**What you will do:**
Each line from the one containing "Architecture" to the final line of the listing below must be transcribed exactly; all others are left out.
=== Begin Enclosure ===
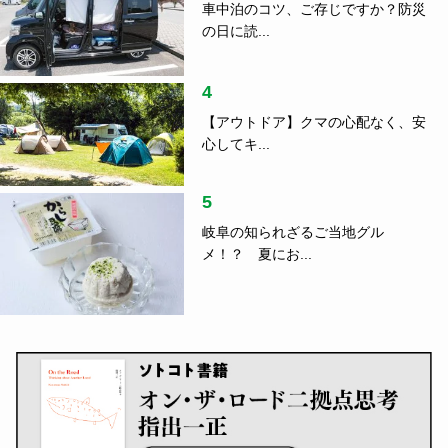
車中泊のコツ、ご存じですか？防災
の日に読...
4
【アウトドア】クマの心配なく、安
心してキ...
5
岐阜の知られざるご当地グル
メ！？ 夏にお...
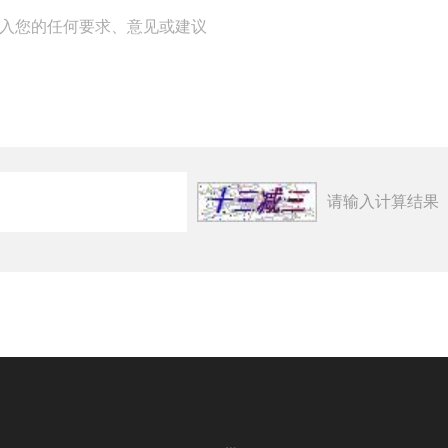
请输入计算结果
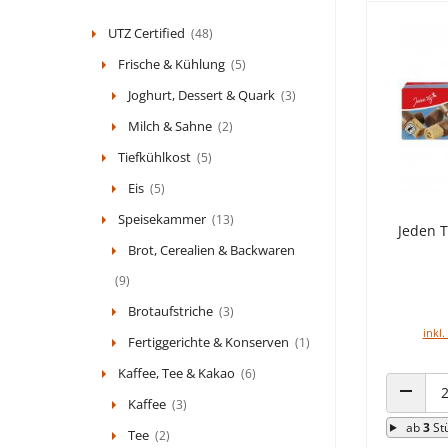
UTZ Certified
(48)
Frische & Kühlung
(5)
Joghurt, Dessert & Quark
(3)
Milch & Sahne
(2)
Tiefkühlkost
(5)
Eis
(5)
Speisekammer
(13)
Jeden 
Brot, Cerealien & Backwaren
(9)
Brotaufstriche
(3)
inkl.
Fertiggerichte & Konserven
(1)
Kaffee, Tee & Kakao
(6)
Kaffee
(3)
ANZAHL
ab
3
St
Tee
(2)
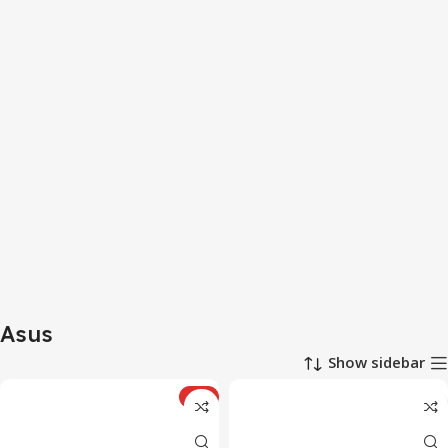
Asus
Show sidebar
ویژه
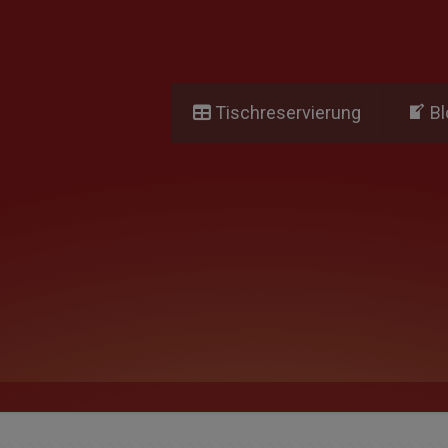
Tischreservierung
Bl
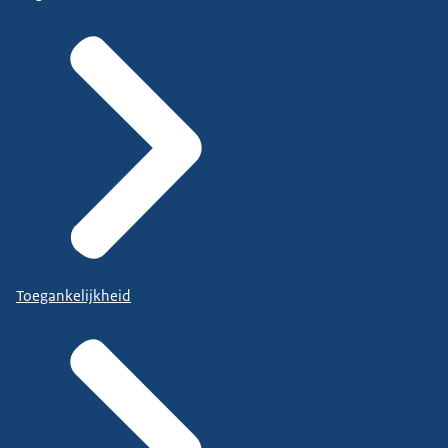
Toegankelijkheid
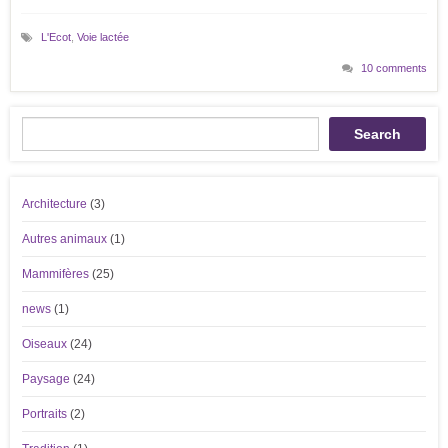
L'Ecot
,
Voie lactée
10 comments
Recherche
Search
Architecture
(3)
Autres animaux
(1)
Mammifères
(25)
news
(1)
Oiseaux
(24)
Paysage
(24)
Portraits
(2)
=== End Enclosure ===
**Task result:**
Architecture
(3)
Autres animaux
(1)
Mammifères
(25)
news
(1)
Oiseaux
(24)
Paysage
(24)
Portraits
(2)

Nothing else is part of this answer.